## Task requirements:
Leave every picture out and print exactly the lines that run from the one containing "discontinued. We did" to the end of the listing.

## Input for this task:
- - - - - - -

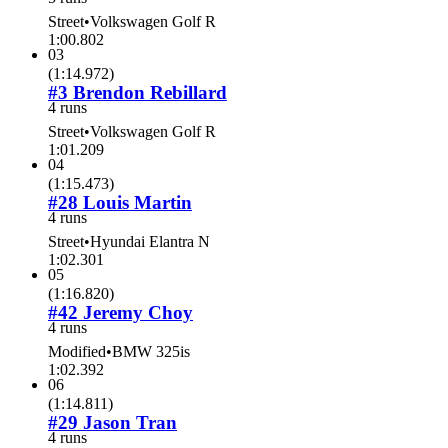
Street
•
Volkswagen Golf R
1:00.802
03
(
1:14.972
)
#3 Brendon Rebillard
4 runs
Street
•
Volkswagen Golf R
1:01.209
04
(
1:15.473
)
#28 Louis Martin
4 runs
Street
•
Hyundai Elantra N
1:02.301
05
(
1:16.820
)
#42 Jeremy Choy
4 runs
Modified
•
BMW 325is
1:02.392
06
(
1:14.811
)
#29 Jason Tran
4 runs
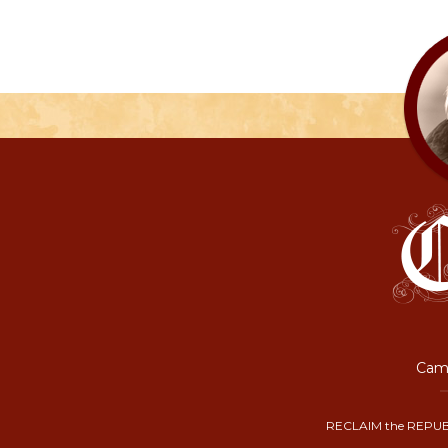
Camp
RECLAIM the REPUB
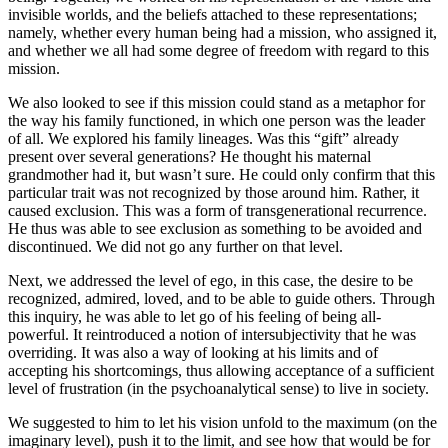
invisible worlds, and the beliefs attached to these representations;
namely, whether every human being had a mission, who assigned it,
and whether we all had some degree of freedom with regard to this
mission.
We also looked to see if this mission could stand as a metaphor for
the way his family functioned, in which one person was the leader
of all. We explored his family lineages. Was this “gift” already
present over several generations? He thought his maternal
grandmother had it, but wasn’t sure. He could only confirm that this
particular trait was not recognized by those around him. Rather, it
caused exclusion. This was a form of transgenerational recurrence.
He thus was able to see exclusion as something to be avoided and
discontinued. We did not go any further on that level.
Next, we addressed the level of ego, in this case, the desire to be
recognized, admired, loved, and to be able to guide others. Through
this inquiry, he was able to let go of his feeling of being all-
powerful. It reintroduced a notion of intersubjectivity that he was
overriding. It was also a way of looking at his limits and of
accepting his shortcomings, thus allowing acceptance of a sufficient
level of frustration (in the psychoanalytical sense) to live in society.
We suggested to him to let his vision unfold to the maximum (on the
imaginary level), push it to the limit, and see how that would be for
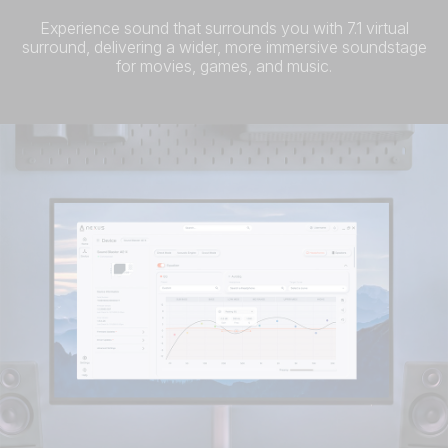
Experience sound that surrounds you with 7.1 virtual
surround, delivering a wider, more immersive soundstage
for movies, games, and music.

- - - - - - -

## Written response:
discontinued. We did not go any further on that level.
Next, we addressed the level of ego, in this case, the desire to be
recognized, admired, loved, and to be able to guide others. Through
this inquiry, he was able to let go of his feeling of being all-
powerful. It reintroduced a notion of intersubjectivity that he was
overriding. It was also a way of looking at his limits and of
accepting his shortcomings, thus allowing acceptance of a sufficient
level of frustration (in the psychoanalytical sense) to live in society.
We suggested to him to let his vision unfold to the maximum (on the
imaginary level), push it to the limit, and see how that would be for
Experience sound that surrounds you with 7.1 virtual
surround, delivering a wider, more immersive soundstage
for movies, games, and music.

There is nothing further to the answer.